Physics-Constrained Learning for PDE Systems with Uncertainty Quantified Port-Hamiltonian Models
This addresses the challenge of trustworthy and generalizable modeling for flexible objects in applications such as soft robotics, representing an incremental improvement by integrating existing methods.
The paper tackles the problem of modeling the complex, nonlinear dynamics of flexible objects like those in soft robotics by proposing a physics-constrained learning method that combines Gaussian processes with Port-Hamiltonian models, enabling uncertainty quantification and preserving system compositionality.

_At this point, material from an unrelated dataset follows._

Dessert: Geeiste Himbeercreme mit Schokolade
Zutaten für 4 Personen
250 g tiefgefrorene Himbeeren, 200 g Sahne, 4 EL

Modeling the dynamics of flexible objects has become an emerging topic in the community as these objects become more present in many applications, e.g., soft robotics. Due to the properties of flexible materials, the movements of soft objects are often highly nonlinear and, thus, complex to predict. Data-driven approaches seem promising for modeling those complex dynamics but often neglect basic physical principles, which consequently makes them untrustworthy and limits generalization. To address this problem, we propose a physics-constrained learning method that combines powerful learning tools and reliable physical models. Our method leverages the data collected from observations by sending them into a Gaussian process that is physically constrained by a distributed Port-Hamiltonian model. Based on the Bayesian nature of the Gaussian process, we not only learn the dynamics of the system, but also enable uncertainty quantification. Furthermore, the proposed approach preserves the compositional nature of Port-Hamiltonian systems.